===== Records provided
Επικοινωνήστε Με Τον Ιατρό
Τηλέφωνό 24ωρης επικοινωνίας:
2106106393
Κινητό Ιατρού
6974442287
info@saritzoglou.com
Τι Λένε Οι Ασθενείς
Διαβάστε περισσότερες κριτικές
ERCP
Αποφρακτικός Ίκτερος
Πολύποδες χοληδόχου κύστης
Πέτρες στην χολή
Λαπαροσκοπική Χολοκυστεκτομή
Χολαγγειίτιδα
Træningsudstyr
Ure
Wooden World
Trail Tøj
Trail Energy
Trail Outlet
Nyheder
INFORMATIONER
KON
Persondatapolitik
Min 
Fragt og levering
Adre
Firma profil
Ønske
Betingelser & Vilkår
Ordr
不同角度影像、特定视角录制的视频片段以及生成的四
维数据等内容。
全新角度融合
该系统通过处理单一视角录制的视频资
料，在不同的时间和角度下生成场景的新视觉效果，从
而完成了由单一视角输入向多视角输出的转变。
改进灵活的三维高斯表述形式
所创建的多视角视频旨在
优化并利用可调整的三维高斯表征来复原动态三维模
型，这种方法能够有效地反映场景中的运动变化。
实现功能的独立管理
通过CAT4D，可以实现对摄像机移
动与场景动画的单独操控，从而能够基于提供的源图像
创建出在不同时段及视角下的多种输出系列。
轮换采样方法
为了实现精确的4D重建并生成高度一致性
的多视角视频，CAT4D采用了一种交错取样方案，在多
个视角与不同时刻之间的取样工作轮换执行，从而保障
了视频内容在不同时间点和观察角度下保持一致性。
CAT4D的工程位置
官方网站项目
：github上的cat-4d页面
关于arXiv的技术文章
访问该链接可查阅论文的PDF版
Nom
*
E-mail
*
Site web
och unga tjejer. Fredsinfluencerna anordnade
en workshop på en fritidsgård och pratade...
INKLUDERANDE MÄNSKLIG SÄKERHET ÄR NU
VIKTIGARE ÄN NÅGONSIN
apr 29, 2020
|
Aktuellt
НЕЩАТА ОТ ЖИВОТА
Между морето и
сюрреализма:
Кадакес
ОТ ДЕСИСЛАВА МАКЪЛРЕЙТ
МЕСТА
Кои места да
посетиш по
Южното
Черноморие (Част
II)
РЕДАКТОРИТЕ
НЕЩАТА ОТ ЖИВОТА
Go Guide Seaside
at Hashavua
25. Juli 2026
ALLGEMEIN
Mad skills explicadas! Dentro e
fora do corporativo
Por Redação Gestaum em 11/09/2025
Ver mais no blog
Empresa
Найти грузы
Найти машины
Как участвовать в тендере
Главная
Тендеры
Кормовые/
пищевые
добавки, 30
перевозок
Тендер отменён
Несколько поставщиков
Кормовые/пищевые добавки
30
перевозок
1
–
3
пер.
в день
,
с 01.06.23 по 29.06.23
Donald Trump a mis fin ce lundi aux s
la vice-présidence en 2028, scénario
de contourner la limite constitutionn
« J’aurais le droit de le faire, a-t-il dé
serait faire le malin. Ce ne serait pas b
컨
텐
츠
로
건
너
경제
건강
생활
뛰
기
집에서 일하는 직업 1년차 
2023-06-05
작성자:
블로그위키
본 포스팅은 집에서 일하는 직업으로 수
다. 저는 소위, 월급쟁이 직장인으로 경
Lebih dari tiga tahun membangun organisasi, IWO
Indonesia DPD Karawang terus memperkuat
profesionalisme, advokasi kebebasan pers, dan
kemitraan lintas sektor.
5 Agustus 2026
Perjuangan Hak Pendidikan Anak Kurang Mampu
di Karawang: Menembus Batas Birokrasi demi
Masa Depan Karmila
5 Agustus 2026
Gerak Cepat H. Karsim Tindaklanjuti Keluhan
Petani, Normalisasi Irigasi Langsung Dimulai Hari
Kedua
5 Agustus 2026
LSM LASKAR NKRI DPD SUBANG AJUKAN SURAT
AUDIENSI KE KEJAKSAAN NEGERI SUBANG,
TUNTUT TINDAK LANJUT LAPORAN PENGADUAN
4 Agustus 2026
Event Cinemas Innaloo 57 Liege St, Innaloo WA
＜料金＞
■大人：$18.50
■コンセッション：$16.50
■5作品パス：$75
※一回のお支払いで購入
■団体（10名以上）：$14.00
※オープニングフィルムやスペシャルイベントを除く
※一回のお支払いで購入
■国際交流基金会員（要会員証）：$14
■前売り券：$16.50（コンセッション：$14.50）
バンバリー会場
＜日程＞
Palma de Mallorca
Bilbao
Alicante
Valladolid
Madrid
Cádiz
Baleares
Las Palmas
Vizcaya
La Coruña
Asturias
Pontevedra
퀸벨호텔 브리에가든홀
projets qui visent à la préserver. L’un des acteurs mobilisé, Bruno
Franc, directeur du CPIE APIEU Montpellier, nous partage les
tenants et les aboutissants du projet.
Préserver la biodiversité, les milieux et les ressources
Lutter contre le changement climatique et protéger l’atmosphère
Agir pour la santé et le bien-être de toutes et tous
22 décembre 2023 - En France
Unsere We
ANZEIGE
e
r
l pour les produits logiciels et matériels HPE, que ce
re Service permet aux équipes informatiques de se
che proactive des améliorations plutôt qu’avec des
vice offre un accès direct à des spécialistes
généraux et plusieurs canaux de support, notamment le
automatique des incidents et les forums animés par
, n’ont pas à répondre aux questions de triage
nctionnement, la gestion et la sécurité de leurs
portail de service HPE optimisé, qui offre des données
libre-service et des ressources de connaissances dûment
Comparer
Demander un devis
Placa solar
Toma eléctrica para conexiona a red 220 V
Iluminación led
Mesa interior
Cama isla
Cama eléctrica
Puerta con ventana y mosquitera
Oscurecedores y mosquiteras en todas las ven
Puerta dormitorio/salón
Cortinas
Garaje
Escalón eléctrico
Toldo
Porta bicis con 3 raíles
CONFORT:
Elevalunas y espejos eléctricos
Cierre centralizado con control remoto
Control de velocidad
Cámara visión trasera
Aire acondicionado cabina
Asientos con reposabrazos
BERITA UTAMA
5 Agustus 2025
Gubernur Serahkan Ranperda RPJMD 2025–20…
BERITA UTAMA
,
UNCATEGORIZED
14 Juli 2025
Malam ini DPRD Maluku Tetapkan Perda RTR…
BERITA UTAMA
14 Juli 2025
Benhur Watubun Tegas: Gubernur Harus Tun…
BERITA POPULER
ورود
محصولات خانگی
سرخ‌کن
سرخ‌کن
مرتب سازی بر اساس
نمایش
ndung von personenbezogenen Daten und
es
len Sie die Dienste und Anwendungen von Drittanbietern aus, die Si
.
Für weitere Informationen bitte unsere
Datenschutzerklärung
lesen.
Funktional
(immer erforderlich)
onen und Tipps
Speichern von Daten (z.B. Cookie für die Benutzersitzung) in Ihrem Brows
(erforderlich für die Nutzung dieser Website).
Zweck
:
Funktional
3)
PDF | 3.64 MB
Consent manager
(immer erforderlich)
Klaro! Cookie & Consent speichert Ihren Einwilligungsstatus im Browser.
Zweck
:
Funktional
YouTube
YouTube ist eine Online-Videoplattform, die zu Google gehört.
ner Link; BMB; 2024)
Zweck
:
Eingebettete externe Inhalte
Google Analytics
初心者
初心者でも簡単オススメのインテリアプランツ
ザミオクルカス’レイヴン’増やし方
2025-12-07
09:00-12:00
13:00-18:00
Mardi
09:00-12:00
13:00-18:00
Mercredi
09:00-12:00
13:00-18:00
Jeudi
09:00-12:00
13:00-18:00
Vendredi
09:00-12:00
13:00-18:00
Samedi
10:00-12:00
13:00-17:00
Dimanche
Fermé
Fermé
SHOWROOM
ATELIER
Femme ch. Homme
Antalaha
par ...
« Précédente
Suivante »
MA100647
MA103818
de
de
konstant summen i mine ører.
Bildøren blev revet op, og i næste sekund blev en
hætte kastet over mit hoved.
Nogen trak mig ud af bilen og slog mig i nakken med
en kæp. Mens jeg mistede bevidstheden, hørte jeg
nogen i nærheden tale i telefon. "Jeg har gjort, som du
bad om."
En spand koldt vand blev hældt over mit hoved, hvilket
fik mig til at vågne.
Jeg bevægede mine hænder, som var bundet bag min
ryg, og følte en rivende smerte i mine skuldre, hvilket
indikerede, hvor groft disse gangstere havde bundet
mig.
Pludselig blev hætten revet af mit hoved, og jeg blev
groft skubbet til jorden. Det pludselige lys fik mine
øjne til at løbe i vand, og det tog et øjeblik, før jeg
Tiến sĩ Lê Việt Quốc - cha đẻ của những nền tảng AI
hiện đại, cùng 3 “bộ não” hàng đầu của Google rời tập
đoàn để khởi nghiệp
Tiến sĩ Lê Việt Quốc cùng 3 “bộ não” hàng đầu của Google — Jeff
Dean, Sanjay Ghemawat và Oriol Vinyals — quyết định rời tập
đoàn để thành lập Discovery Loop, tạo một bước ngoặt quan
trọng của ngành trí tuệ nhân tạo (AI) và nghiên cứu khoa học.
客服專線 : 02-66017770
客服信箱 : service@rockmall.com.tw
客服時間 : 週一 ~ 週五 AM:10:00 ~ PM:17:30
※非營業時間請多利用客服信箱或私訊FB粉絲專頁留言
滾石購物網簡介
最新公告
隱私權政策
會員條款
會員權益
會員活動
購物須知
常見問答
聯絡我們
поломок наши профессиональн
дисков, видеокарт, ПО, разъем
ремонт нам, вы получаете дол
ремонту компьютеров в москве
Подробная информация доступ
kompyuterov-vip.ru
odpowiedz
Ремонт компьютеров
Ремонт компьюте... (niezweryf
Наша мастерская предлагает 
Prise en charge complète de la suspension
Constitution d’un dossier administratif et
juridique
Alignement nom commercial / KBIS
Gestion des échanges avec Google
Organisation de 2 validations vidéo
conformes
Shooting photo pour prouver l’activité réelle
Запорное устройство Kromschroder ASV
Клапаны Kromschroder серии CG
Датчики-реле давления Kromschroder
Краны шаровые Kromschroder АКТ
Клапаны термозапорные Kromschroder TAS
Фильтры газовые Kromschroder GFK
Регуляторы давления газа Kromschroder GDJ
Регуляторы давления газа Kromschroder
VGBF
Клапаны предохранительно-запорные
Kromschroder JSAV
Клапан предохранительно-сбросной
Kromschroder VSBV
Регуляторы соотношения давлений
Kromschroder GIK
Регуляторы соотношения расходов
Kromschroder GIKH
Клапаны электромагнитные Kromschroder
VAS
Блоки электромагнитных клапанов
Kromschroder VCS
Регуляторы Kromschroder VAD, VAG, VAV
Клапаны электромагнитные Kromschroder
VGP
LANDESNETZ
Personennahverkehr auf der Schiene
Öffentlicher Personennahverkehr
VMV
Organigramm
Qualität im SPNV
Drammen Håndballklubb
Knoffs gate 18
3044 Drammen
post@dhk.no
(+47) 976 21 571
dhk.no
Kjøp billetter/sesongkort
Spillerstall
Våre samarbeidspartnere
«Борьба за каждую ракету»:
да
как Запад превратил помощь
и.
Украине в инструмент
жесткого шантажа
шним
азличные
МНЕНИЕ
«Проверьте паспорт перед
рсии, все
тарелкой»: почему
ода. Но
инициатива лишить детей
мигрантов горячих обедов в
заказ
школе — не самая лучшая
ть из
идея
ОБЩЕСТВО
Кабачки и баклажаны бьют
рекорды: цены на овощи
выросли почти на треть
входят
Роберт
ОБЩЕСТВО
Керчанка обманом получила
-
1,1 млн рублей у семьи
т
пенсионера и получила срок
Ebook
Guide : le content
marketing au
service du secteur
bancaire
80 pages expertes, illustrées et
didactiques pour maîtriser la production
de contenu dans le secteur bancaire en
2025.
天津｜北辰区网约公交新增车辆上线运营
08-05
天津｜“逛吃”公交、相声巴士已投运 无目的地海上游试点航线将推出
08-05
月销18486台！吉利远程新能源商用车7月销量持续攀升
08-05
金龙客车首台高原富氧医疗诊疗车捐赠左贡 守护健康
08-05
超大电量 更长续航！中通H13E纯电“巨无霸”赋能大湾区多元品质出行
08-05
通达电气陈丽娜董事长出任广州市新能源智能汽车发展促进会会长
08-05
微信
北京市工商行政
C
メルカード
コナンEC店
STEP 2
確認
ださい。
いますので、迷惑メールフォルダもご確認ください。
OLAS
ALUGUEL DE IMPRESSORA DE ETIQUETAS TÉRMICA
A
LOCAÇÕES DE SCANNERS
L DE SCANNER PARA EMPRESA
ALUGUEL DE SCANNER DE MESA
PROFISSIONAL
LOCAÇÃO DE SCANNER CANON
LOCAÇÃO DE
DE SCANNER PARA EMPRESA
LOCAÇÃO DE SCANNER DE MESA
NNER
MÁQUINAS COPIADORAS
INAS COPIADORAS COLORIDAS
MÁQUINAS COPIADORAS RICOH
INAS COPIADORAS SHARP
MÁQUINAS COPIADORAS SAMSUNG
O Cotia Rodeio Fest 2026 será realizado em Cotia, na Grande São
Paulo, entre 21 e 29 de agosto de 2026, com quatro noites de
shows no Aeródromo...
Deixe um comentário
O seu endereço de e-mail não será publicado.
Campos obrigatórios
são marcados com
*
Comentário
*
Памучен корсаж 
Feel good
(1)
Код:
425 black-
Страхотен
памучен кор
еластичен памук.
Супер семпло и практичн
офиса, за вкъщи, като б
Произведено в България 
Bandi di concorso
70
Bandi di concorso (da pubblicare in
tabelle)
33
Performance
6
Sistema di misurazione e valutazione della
==========
*Work to complete*: Look above for the line containing "了视频内容在不同时间点和观察角度下保持一致性。" and the line containing "faire, a-t-il dé". Transcribe both, with the lines between them, exactly.

*Your response*:
了视频内容在不同时间点和观察角度下保持一致性。
CAT4D的工程位置
官方网站项目
：github上的cat-4d页面
关于arXiv的技术文章
访问该链接可查阅论文的PDF版
Nom
*
E-mail
*
Site web
och unga tjejer. Fredsinfluencerna anordnade
en workshop på en fritidsgård och pratade...
INKLUDERANDE MÄNSKLIG SÄKERHET ÄR NU
VIKTIGARE ÄN NÅGONSIN
apr 29, 2020
|
Aktuellt
НЕЩАТА ОТ ЖИВОТА
Между морето и
сюрреализма:
Кадакес
ОТ ДЕСИСЛАВА МАКЪЛРЕЙТ
МЕСТА
Кои места да
посетиш по
Южното
Черноморие (Част
II)
РЕДАКТОРИТЕ
НЕЩАТА ОТ ЖИВОТА
Go Guide Seaside
at Hashavua
25. Juli 2026
ALLGEMEIN
Mad skills explicadas! Dentro e
fora do corporativo
Por Redação Gestaum em 11/09/2025
Ver mais no blog
Empresa
Найти грузы
Найти машины
Как участвовать в тендере
Главная
Тендеры
Кормовые/
пищевые
добавки, 30
перевозок
Тендер отменён
Несколько поставщиков
Кормовые/пищевые добавки
30
перевозок
1
–
3
пер.
в день
,
с 01.06.23 по 29.06.23
Donald Trump a mis fin ce lundi aux s
la vice-présidence en 2028, scénario
de contourner la limite constitutionn
« J’aurais le droit de le faire, a-t-il dé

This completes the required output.